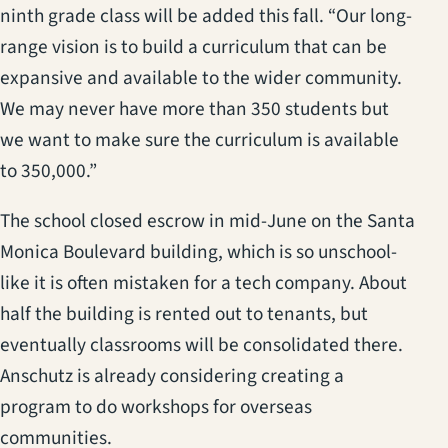
ninth grade class will be added this fall. “Our long-
range vision is to build a curriculum that can be
expansive and available to the wider community.
We may never have more than 350 students but
we want to make sure the curriculum is available
to 350,000.”
The school closed escrow in mid-June on the Santa
Monica Boulevard building, which is so unschool-
like it is often mistaken for a tech company. About
half the building is rented out to tenants, but
eventually classrooms will be consolidated there.
Anschutz is already considering creating a
program to do workshops for overseas
communities.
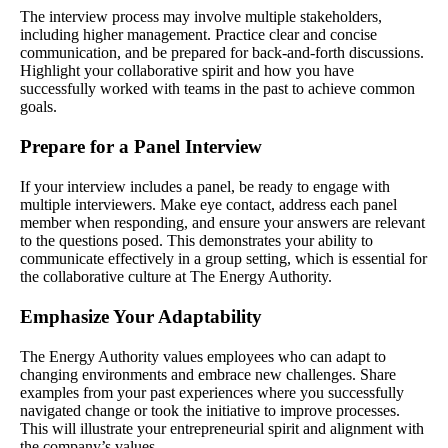
The interview process may involve multiple stakeholders,
including higher management. Practice clear and concise
communication, and be prepared for back-and-forth discussions.
Highlight your collaborative spirit and how you have
successfully worked with teams in the past to achieve common
goals.
Prepare for a Panel Interview
If your interview includes a panel, be ready to engage with
multiple interviewers. Make eye contact, address each panel
member when responding, and ensure your answers are relevant
to the questions posed. This demonstrates your ability to
communicate effectively in a group setting, which is essential for
the collaborative culture at The Energy Authority.
Emphasize Your Adaptability
The Energy Authority values employees who can adapt to
changing environments and embrace new challenges. Share
examples from your past experiences where you successfully
navigated change or took the initiative to improve processes.
This will illustrate your entrepreneurial spirit and alignment with
the company’s values.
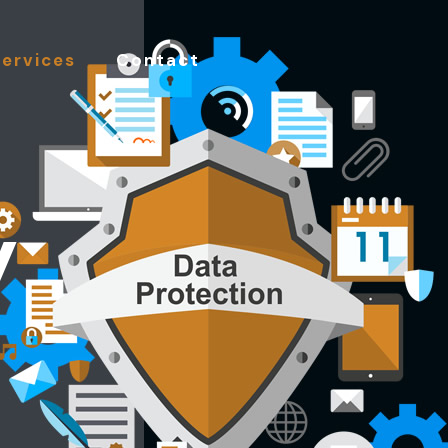
Services
Contact
y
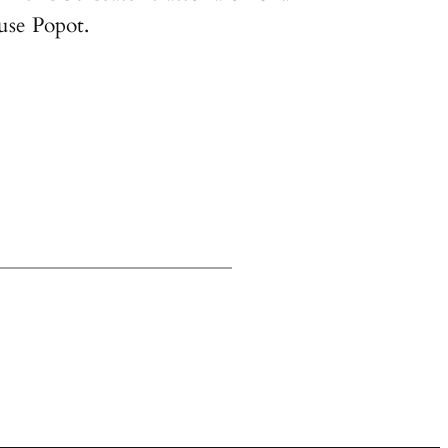
use Popot.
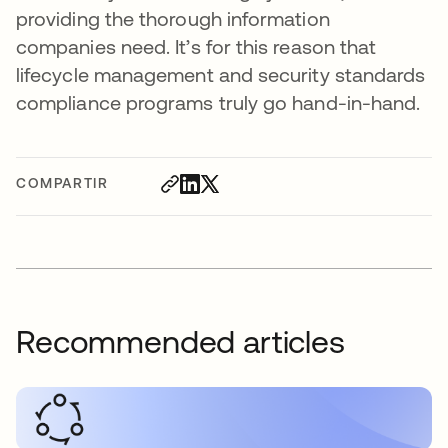
providing the thorough information
companies need. It’s for this reason that
lifecycle management and security standards
compliance programs truly go hand-in-hand.
COMPARTIR
Recommended articles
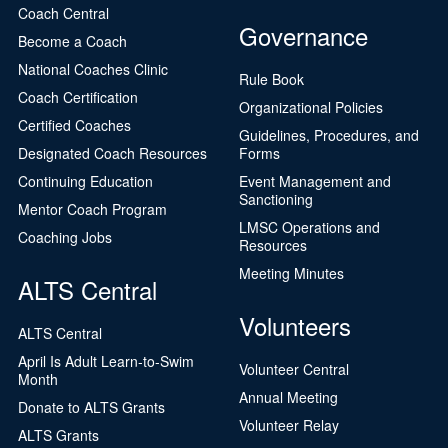
Coach Central
Governance
Become a Coach
National Coaches Clinic
Rule Book
Coach Certification
Organizational Policies
Certified Coaches
Guidelines, Procedures, and
Designated Coach Resources
Forms
Continuing Education
Event Management and
Sanctioning
Mentor Coach Program
LMSC Operations and
Coaching Jobs
Resources
Meeting Minutes
ALTS Central
Volunteers
ALTS Central
April Is Adult Learn-to-Swim
Volunteer Central
Month
Annual Meeting
Donate to ALTS Grants
Volunteer Relay
ALTS Grants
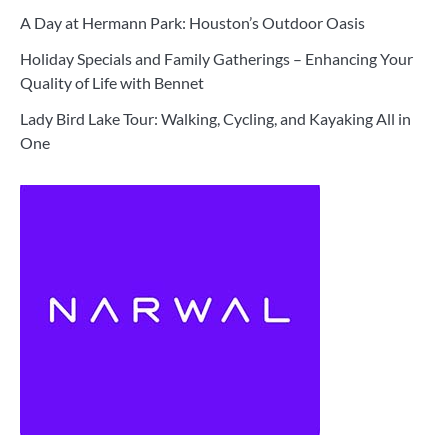
A Day at Hermann Park: Houston’s Outdoor Oasis
Holiday Specials and Family Gatherings – Enhancing Your
Quality of Life with Bennet
Lady Bird Lake Tour: Walking, Cycling, and Kayaking All in
One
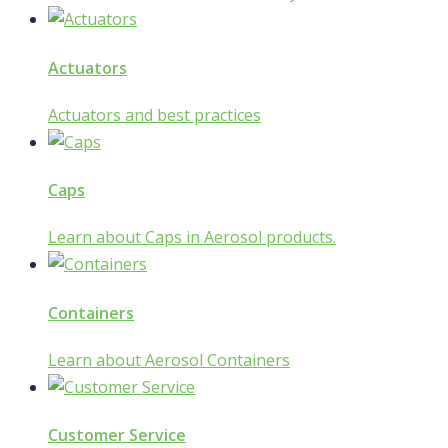
Actuators
Actuators and best practices
Caps
Learn about Caps in Aerosol products.
Containers
Learn about Aerosol Containers
Customer Service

□ □ □ □ □ □ □

**Exercise:** Restate the lines of the records exactly, starting at the first and stopping after the line with "like it is often". Leave out any picture.

**Response area:**
ninth grade class will be added this fall. “Our long-
range vision is to build a curriculum that can be
expansive and available to the wider community.
We may never have more than 350 students but
we want to make sure the curriculum is available
to 350,000.”
The school closed escrow in mid-June on the Santa
Monica Boulevard building, which is so unschool-
like it is often mistaken for a tech company. About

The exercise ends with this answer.